L’Egitto è un paese dove le donne rischiano quotidianamente la sopraffazione fisica, anche se l’attuale governo proclama di voler ristabilire i diritti messi in discussione dalle scelte islamiste del precedente esecutivo.
Diritti che il Arabia saudita non sono neanche presi in considerazione e dove la Tunisia li sta mettendo in discussione. Non è solo l’Egitto ad essere un paese negato alle donne, è solo tra quelli più insicuri.
Se in Arabia saudita è negato alla donne di guidare, in Egitto la 22enne Ghadeer Ahmed ha lanciato su Facebook la campagna Andremo in bicicletta, nell’ambito del progetto Girls Revolution, per sconfiggere il tabù che considera inappropriato e “poco signorile” l’uso della bicicletta da parte delle donne.
Un Egitto che da una parte pensa ai diritti delle donne e dall’altra non intende rinunciare a un ferreo controllo sull’informazione.
Cambiano i volti del potere egiziano, ma i metodi per controllare e mettere a tacere il dissenso non muta.
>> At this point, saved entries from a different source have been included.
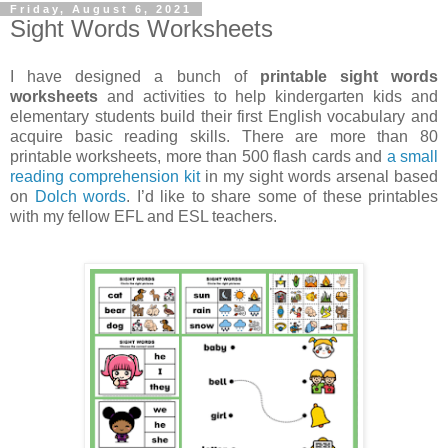
Friday, August 6, 2021
Sight Words Worksheets
I have designed a bunch of
printable sight words
worksheets
and activities to help kindergarten kids and
elementary students build their first English vocabulary and
acquire basic reading skills. There are more than 80
printable worksheets, more than 500 flash cards and
a small
reading comprehension kit
in my sight words arsenal based
on
Dolch words
. I’d like to share some of these printables
with my fellow EFL and ESL teachers.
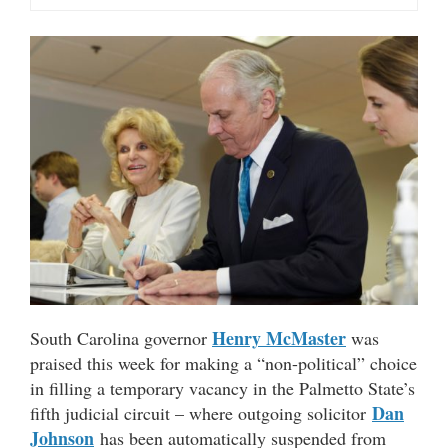
Henry McMaster
South Carolina governor
was
praised this week for making a “non-political” choice
in filling a temporary vacancy in the Palmetto State’s
Dan
fifth judicial circuit – where outgoing solicitor
Johnson
has been automatically suspended from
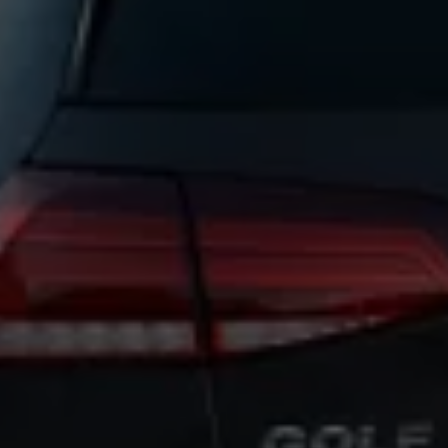
Warning lights
How-to guides
Software updates
Takata airbag recall
Technology
Volkswagen Financial Services Account
XTL diesel fuel
Digital extras
Find services for your model
Volkswagen Apps, Login and Shop
Connect mobile phone and vehicle
Updates for software, maps and radio
Accessories and merchandise
Golf
Polo
ID.3
Owners Brochure
Owner’s Offers
Loyalty offers
Black Edition loyalty offers
Need help?
Contact us
Need Help FAQs
Warning lights
Owners manuals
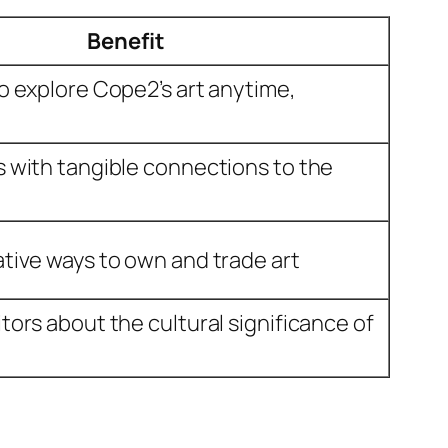
Benefit
to explore Cope2’s art anytime,
s with tangible connections to the
ative ways to own and trade art
tors about the cultural significance of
In certi casi si preferisce alla carcerazione l’emarginazione come è accaduto a Bassem Yussef con la sospensione della sua trasmissione satirica.
Una trasmissione che mise alla berlina il passato governo Morsi e si apprestava a fare lo stesso con l’attuale governo militare, anche se, come ha scritto lui stesso nella sua rubrica sul giornale arabo Al-Shorouk, «le cose ora sono molto più difficili».
Ironizzare sul generale Abdel Fattah al-Sisi, avendo provocato le proteste di molti ascoltatori, al trentottenne Youssef, con una formazione da cardiochirurgo, gli è costato il posto.
Era più semplice deridere Morsi e i Fratelli Musulmani, con la loro incapacità di governare invece dei militari che hanno “ristabilito” un equilibrio laico all’Egitto.
Un populismo religioso è stato sostituito con uno laico, ma chi critica le scelte e i volti del potere lo deve fare in silenzio e soprattutto con poco seguito, mentre Youssef, anche lui populista, rappresenta un modello da seguire.